Что молча и без артподготовки, это хорошо. Во время атаки не ты смерти ищешь, она тебя сторожит. Артподготовка наша, по причине нехватки снарядов, не артподготовка, а предупреждение немцам, что скоро будет атака. А ежели молча в атаку — это когда ещё немцы прочухают, что русские идут! Глядишь, втихаря и половину «смертного поля» торопливо одолеют.
Солдат на войне что песчинка на берегу моря: атаки, словно морские волны, швыряют туда-сюда, пока не затеряют в складках земли.
— Ну что, братья-славяне! Пойдём, трам тарарам, выбьем немецких трам тарарам, к трам тарарамной матери!
Бойцы неспешно поднялись и потрюхали вперёд. Время перестало быть. Никто не знает, секунды прошли или минуты.
Когда?
Когда немцы заметят?
Когда полоснут из пулемётов?
Когда накроют минами и снарядами?
Немецкий «гэвэр» захрипел, задыхаясь от злобы, закашлял:
— Хр-р-р-... Хр-р-р-хк... Хр-р-р-...
Максим вдалеке подал меланхоличный голос:
— Так-так-так… так-так-так...
— Вии-у… Бамм! — взорвался снаряд.
— Да-да-да… — простучал «дягтерёв» неподалёку.

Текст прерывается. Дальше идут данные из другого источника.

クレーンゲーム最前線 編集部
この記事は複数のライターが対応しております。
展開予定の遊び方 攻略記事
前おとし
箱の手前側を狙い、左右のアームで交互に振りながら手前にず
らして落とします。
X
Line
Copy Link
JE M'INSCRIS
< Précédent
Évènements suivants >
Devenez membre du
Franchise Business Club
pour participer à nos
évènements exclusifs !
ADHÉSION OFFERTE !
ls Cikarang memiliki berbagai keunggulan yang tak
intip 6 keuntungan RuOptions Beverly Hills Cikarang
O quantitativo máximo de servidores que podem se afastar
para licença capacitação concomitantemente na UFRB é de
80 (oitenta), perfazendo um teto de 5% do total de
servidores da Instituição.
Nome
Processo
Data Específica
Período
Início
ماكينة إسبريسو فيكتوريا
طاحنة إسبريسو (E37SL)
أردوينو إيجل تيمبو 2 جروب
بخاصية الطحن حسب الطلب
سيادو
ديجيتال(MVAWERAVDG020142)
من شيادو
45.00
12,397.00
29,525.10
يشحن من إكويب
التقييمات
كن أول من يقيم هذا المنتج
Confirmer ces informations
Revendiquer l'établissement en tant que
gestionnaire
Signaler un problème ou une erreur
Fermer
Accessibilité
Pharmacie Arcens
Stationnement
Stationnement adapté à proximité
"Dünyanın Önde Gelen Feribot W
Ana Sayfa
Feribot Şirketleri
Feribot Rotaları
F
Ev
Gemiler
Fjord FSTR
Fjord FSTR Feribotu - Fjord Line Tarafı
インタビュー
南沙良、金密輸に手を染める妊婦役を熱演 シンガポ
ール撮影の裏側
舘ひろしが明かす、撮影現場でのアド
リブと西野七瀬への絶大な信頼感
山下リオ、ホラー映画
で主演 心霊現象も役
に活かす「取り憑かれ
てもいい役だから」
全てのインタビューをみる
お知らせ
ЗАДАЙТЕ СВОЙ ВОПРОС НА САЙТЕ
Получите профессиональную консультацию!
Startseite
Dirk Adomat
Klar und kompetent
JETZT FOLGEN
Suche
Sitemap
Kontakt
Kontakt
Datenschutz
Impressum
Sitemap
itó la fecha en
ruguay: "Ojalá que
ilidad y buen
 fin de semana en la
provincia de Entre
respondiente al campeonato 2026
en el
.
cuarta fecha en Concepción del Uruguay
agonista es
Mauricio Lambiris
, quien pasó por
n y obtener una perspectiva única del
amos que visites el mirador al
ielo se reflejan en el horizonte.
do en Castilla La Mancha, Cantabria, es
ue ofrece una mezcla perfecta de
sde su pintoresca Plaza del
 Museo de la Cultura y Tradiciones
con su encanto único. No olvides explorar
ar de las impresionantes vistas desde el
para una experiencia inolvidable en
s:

Зашуршали, загудели с жужжанием, рванули один за другим снаряды. Взметнулись чёрно-огненные фонтаны, вздрогнула земля, зашаталась… Запели синичками, затенькали над головой пули… А ведь предназначенная тебе пуля когда-нибудь разыщет адресат — номер полевой почты не спросит, найдёт дырочку в груди… Смерти не скажешь «погоди».
…А вот и прилетела пуля. Лёгкий удар в грудь остановил бег. Почти и не больно... Словно наткнулся на резиновую стену… Воздуху не хватило… Кипяток в груди… Накрыло мраком.
Упал на мокрую землю. Лицом в лужу. Вода затекла в рот.
«Эх, не пожил…»
Всего-то и лет бойцу — восемнадцать!
«Эх, девчоночку не потискал… Пугливую…».
***
С перерывом на обед артобстрел продолжался до вечера. Немец как кувалдами гвоздил из тяжелых гаубиц.
К вечеру огонь ослаб, с высоты потянулись раненые.